Cornelia A. Clark, J.

We granted this appeal to determine what showing, if any, a defendant must make to prevail on a motion for reduction of sentence under Rule 35 of the Tennessee Rules of Criminal Procedure, where the defendant pleaded guilty without an agreement as to sentencing, pursuant to Tennessee Rule of Criminal Procedure 11(c)(1)(B). The Court of Criminal Appeals held that a defendant must present post-sentencing information or developments warranting a reduction of sentence to prevail on a Rule 35 motion. We disagree and limit this standard to Rule 35 motions seeking reduction of specific sentences imposed in exchange for guilty pleas, pursuant to Tennessee Rule of Criminal Procedure 11(c)(1)(C). Accordingly, we reverse the judgment of the Court of Criminal Appeals and reinstate the trial court’s judgment granting the defendant’s Rule 35motion and reducing his aggregate sentence.

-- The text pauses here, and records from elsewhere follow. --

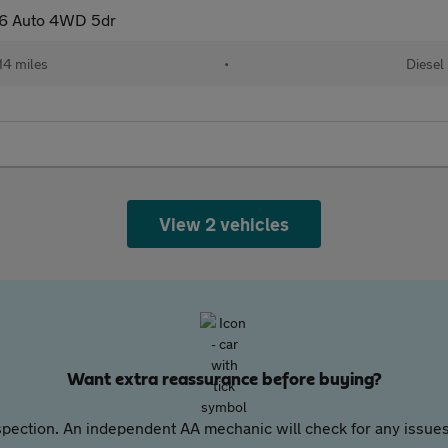
D6 Auto 4WD 5dr
14 miles
•
Diesel
View 2 vehicles
Want extra reassurance before buying?
pection. An independent AA mechanic will check for any issues,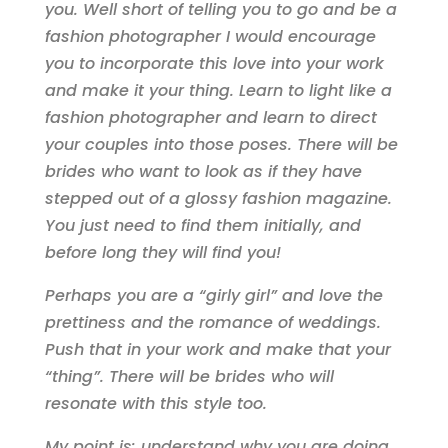
you. Well short of telling you to go and be a
fashion photographer I would encourage
you to incorporate this love into your work
and make it your thing.
Learn to light like a
fashion photographer and learn to direct
your couples into those poses. There will be
brides who want to look as if they have
stepped out of a glossy fashion magazine.
You just need to find them initially, and
before long they will find you!
Perhaps you are a “girly girl” and love the
prettiness and the romance of weddings.
Push that in your work and make that your
“thing”. There will be brides who will
resonate with this style too.
My point is: understand why you are doing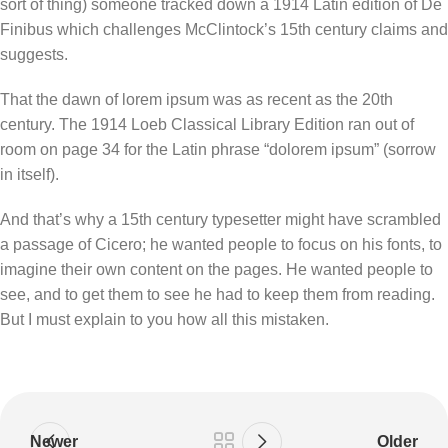
sort of thing) someone tracked down a 1914 Latin edition of De
Finibus which challenges McClintock’s 15th century claims and
suggests.
That the dawn of lorem ipsum was as recent as the 20th
century. The 1914 Loeb Classical Library Edition ran out of
room on page 34 for the Latin phrase “dolorem ipsum” (sorrow
in itself).
And that’s why a 15th century typesetter might have scrambled
a passage of Cicero; he wanted people to focus on his fonts, to
imagine their own content on the pages. He wanted people to
see, and to get them to see he had to keep them from reading.
But I must explain to you how all this mistaken.
Newer
Older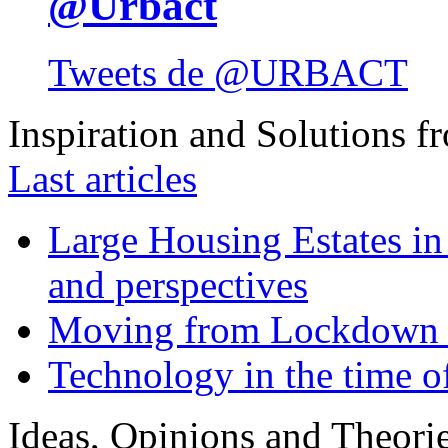
@Urbact
Tweets de @URBACT
Inspiration and Solutions f
Last articles
Large Housing Estates in p
and perspectives
Moving from Lockdown 
Technology in the time o
Ideas, Opinions and Theori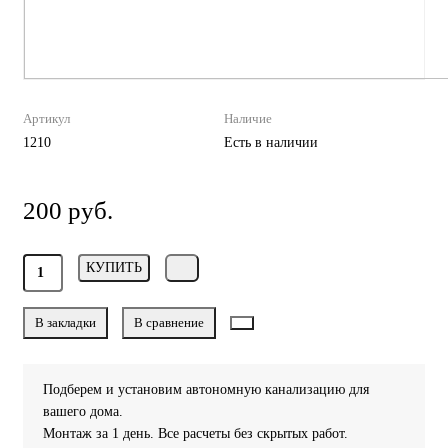
Артикул
Наличие
1210
Есть в наличии
200 руб.
КУПИТЬ
В закладки
В сравнение
Подберем и установим автономную канализацию для
вашего дома.
Монтаж за 1 день. Все расчеты без скрытых работ.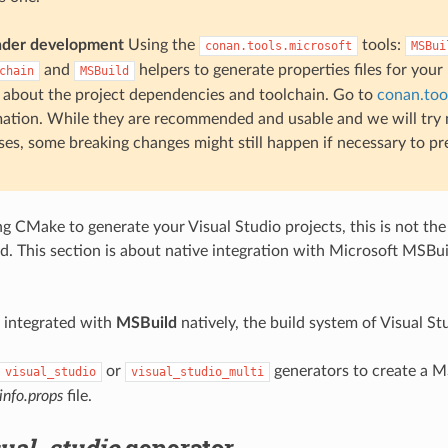
nder development
Using the
tools:
conan.tools.microsoft
MSBui
and
helpers to generate properties files for your
chain
MSBuild
 about the project dependencies and toolchain. Go to
conan.too
ation. While they are recommended and usable and we will try 
ses, some breaking changes might still happen if necessary to pr
ng CMake to generate your Visual Studio projects, this is not the 
d. This section is about native integration with Microsoft MSBui
 integrated with
MSBuild
natively, the build system of Visual St
or
generators to create a M
visual_studio
visual_studio_multi
info.props
file.
sual_studio
generator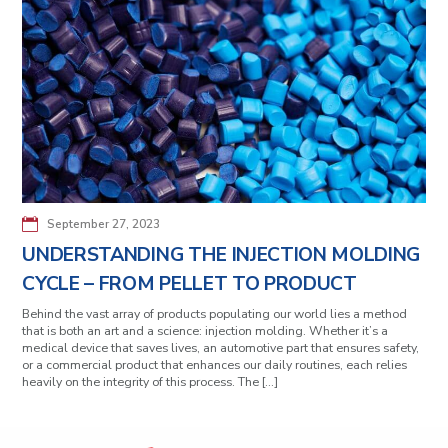
September 27, 2023
UNDERSTANDING THE INJECTION MOLDING
CYCLE – FROM PELLET TO PRODUCT
Behind the vast array of products populating our world lies a method
that is both an art and a science: injection molding. Whether it’s a
medical device that saves lives, an automotive part that ensures safety,
or a commercial product that enhances our daily routines, each relies
heavily on the integrity of this process. The […]
Posts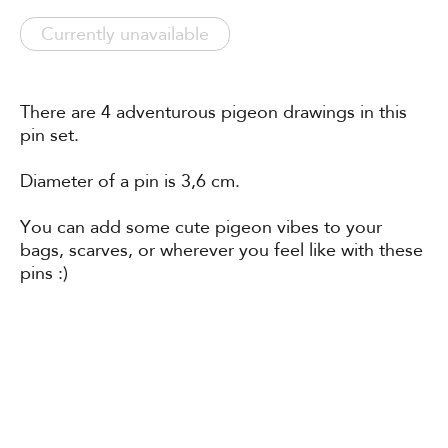
Currently unavailable
There are 4 adventurous pigeon drawings in this
pin set.
Diameter of a pin is 3,6 cm.
You can add some cute pigeon vibes to your
bags, scarves, or wherever you feel like with these
pins :)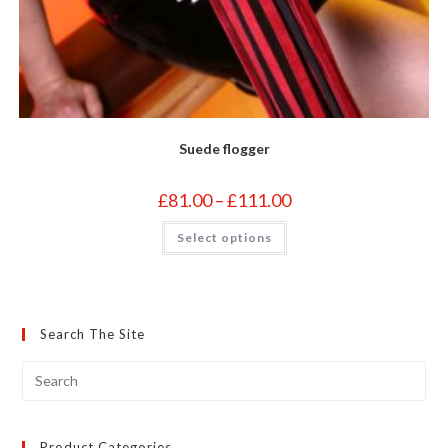
Suede flogger
Price
£
81.00
–
£
111.00
range:
£81.00
This
Select options
through
product
£111.00
has
multiple
variants.
The
options
may
Search The Site
be
chosen
on
the
product
page
Product Categories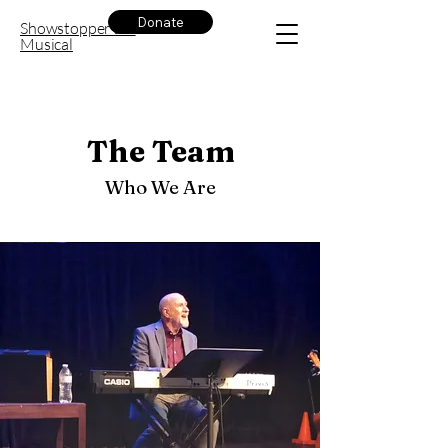
Donate
Showstopper the
Musical
The Team
Who We Are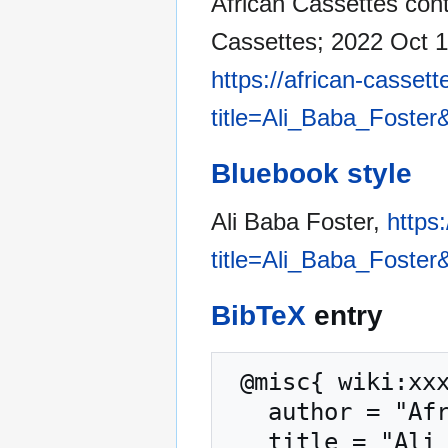
African Cassettes contr
Cassettes; 2022 Oct 1
https://african-casset
title=Ali_Baba_Foster
Bluebook style
Ali Baba Foster,
https
title=Ali_Baba_Foster
BibTeX
entry
 @misc{ wiki:xxx,

   author = "African Cassettes",

   title = "Ali Baba Foster --- African Cassettes{,} 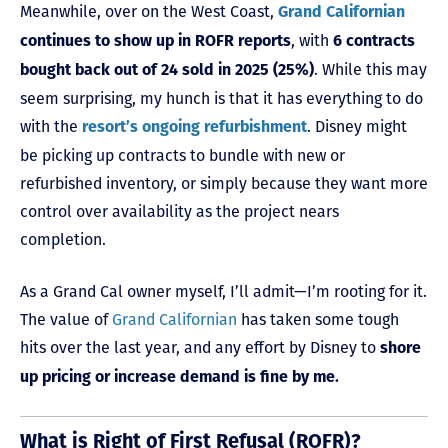
Meanwhile, over on the West Coast,
Grand Californian
, with
continues to show up in ROFR reports
6 contracts
. While this may
bought back out of 24 sold in 2025 (25%)
seem surprising, my hunch is that it has everything to do
with the
. Disney might
resort’s ongoing refurbishment
be picking up contracts to bundle with new or
refurbished inventory, or simply because they want more
control over availability as the project nears
completion.
As a Grand Cal owner myself, I’ll admit—I’m rooting for it.
The value of
Grand Californian
has taken some tough
hits over the last year, and any effort by Disney to
shore
up pricing or increase demand is fine by me.
What is Right of First Refusal (ROFR)?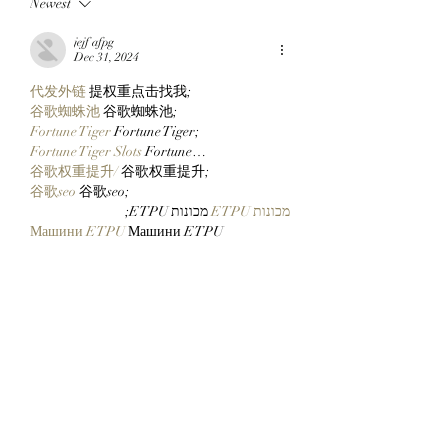
Newest
BullMktRich Apes Into
Ready For ApeFes
His First Bored Ape
Ticketing Tomorr
jejf afpg
After Clocking In With
Checking Their Wa
Dec 31, 2024
Clutch Markets’
Now!
代发外链
 提权重点击找我;
StonkBrokers!
谷歌蜘蛛池
 谷歌蜘蛛池;
Fortune Tiger
 Fortune Tiger;
Fortune Tiger Slots
 Fortune…
谷歌权重提升/
 谷歌权重提升;
谷歌seo
 谷歌seo;
 מכונות ETPU;
מכונות ETPU
Машини ETPU
 Машини ETPU
ETPU-Maschinen
 ETPU-Maschinen
EPS-машины
 EPS-машины
ЭПП-машины
 ЭПП-машины� بي يو
ETPU maşınları
 ETPU maşınları
ETPUマシン
 ETPUマシン
ETPU 기계
 ETPU 기계
Show More
Like
Reply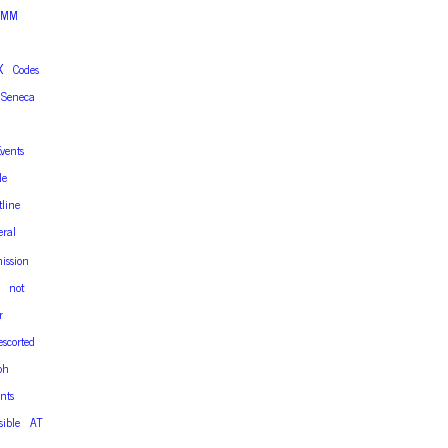
TMM
X
Codes
Seneca
vents
le
tline
eral
ission
not
r
escorted
ph
nts
sible
AT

I. Factual and Procedural Background

The relevant facts are not disputed. In July 2015, the defendant, Jonathan David Patterson, broke into several cars and a building in Putnam County. He stole two vehicles and also stole property from inside the vehicles and the building. When the police apprehended the defendant with some of the stolen property in his possession, he led them to more of the stolen property and to several locations where the crimes were committed. He also made statements to the police implicating himself in the crimes.

Thereafter, the Putnam County Grand Jury returned four indictments charging the defendant with a total of forty-two offenses.2 On May 10, 2016, the defendant pleaded guilty to twenty of the charged offenses, including two counts of theft over $10,000, both Class C felonies;3 one count of theft over $1,000, and one count of burglary of a building other than a habitation, both Class D felonies;4 and sixteen counts of automobile burglary, all Class E felonies.5 The remaining twenty-two counts, many of them misdemeanors, were dismissed. The guilty pleas were entered pursuant to Tennessee Rule of Criminal Procedure 11(c)(1)(B), frequently referred to as "open pleas," meaning that the plea did not include any agreement on the length and manner of service of the sentences.6

At the July 19, 2016 sentencing hearing, the State introduced a presentence report and certified copies of judgments showing the defendant’s nine prior felony convictions. Five of the defendant’s prior felony convictions—a conviction for theft of property between $1,000 and $10,000, three forgery convictions, and a conviction for passing a forged instrument—were based on conduct that occurred in 2007. The remaining four prior felony convictions—burglary, two convictions of theft of property over $1,000, and aggravated burglary—were based on conduct that occurred in 2010. The presentence report also reflected a number of misdemeanor convictions and multiple probation revocations. The State offered no additional evidence.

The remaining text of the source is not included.